<<<<

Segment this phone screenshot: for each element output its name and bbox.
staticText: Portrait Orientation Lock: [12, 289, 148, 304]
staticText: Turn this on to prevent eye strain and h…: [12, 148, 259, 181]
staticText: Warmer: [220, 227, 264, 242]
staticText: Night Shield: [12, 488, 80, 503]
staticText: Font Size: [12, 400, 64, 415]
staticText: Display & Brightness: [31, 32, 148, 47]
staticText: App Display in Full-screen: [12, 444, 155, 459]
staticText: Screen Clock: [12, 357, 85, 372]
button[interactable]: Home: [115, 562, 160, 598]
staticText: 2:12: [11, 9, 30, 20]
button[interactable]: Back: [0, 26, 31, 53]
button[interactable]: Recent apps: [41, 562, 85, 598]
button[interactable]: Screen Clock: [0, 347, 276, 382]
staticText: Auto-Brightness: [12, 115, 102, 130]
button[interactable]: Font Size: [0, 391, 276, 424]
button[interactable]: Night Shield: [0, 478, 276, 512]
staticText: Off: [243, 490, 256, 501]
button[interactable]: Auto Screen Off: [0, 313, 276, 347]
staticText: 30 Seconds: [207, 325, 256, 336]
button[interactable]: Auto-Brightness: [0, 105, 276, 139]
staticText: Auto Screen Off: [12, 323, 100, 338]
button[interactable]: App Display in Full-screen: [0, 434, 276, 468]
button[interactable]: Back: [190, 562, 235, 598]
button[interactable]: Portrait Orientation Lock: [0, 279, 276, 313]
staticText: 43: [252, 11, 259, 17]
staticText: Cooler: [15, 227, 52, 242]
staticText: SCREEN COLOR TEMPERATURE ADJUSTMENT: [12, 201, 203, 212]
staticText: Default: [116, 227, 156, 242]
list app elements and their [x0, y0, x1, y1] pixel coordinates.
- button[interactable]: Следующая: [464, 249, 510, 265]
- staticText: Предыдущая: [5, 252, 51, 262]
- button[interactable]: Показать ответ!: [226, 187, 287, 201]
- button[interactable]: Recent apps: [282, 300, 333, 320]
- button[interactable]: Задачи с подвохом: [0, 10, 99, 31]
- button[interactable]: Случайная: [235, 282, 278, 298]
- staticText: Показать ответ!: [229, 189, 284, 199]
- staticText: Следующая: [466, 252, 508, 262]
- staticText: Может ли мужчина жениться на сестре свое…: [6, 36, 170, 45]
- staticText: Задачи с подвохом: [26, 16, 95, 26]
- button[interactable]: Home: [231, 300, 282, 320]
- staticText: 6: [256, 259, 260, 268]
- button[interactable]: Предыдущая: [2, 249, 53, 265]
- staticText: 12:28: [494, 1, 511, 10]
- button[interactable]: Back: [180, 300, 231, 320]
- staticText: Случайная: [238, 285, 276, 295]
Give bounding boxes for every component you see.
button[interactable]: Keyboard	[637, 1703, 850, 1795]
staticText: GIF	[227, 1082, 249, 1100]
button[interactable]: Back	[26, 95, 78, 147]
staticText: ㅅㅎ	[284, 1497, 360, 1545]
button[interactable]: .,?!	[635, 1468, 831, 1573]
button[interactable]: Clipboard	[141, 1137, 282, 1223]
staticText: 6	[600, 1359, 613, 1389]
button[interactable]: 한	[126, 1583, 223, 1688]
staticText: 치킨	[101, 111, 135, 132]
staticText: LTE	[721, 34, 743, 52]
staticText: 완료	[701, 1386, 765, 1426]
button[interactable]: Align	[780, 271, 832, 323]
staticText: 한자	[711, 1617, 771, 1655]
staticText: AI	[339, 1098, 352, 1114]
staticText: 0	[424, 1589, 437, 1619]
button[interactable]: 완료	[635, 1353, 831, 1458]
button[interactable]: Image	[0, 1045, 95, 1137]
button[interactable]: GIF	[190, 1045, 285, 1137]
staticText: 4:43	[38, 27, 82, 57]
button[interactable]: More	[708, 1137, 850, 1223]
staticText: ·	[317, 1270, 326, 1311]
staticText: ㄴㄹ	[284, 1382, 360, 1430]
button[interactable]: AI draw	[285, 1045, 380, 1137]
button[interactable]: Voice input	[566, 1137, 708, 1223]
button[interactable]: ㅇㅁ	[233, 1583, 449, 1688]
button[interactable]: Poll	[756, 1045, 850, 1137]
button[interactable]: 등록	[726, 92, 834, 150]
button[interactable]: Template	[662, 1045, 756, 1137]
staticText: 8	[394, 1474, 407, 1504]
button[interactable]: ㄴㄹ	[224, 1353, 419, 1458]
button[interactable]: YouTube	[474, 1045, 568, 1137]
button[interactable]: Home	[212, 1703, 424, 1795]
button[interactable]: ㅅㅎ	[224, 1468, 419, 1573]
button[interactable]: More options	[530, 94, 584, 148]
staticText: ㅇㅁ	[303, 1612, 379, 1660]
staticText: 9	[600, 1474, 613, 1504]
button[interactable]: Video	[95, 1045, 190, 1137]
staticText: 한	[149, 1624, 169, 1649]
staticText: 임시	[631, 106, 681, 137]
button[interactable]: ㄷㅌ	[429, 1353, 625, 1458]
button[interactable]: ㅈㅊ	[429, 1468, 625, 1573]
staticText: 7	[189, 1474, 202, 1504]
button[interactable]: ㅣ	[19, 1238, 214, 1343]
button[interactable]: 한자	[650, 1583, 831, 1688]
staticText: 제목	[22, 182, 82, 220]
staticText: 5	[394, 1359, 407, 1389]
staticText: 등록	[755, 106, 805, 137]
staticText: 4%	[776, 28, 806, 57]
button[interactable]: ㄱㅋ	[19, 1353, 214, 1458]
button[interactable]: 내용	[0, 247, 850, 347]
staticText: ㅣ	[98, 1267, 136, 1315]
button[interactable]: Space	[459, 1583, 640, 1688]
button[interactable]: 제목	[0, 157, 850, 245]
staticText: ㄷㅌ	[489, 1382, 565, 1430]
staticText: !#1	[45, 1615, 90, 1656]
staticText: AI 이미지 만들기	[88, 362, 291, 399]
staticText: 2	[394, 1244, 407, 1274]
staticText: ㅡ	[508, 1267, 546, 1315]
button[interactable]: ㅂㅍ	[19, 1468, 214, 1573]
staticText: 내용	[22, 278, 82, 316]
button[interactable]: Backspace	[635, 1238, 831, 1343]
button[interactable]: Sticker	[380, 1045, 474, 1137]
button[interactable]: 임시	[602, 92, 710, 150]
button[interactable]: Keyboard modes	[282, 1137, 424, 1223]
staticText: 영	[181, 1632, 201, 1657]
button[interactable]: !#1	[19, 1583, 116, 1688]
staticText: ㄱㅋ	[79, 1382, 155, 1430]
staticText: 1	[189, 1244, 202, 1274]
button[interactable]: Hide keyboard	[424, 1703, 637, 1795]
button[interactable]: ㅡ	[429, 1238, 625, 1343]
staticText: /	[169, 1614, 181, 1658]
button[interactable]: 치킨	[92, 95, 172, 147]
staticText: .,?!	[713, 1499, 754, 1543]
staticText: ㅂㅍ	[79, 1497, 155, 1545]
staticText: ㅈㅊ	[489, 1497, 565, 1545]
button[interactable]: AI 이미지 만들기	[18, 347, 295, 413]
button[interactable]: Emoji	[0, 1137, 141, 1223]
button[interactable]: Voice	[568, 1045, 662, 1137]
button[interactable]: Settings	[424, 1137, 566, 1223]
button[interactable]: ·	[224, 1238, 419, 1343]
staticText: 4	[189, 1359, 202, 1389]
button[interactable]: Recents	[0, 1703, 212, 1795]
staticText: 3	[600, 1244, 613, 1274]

>>>>

#### [To do]
Go through the entries above and report each line with the string "Home" in it.

#### [Result of the task]
button[interactable]: Home: [115, 562, 160, 598]
- button[interactable]: Home: [231, 300, 282, 320]
button[interactable]: Home	[212, 1703, 424, 1795]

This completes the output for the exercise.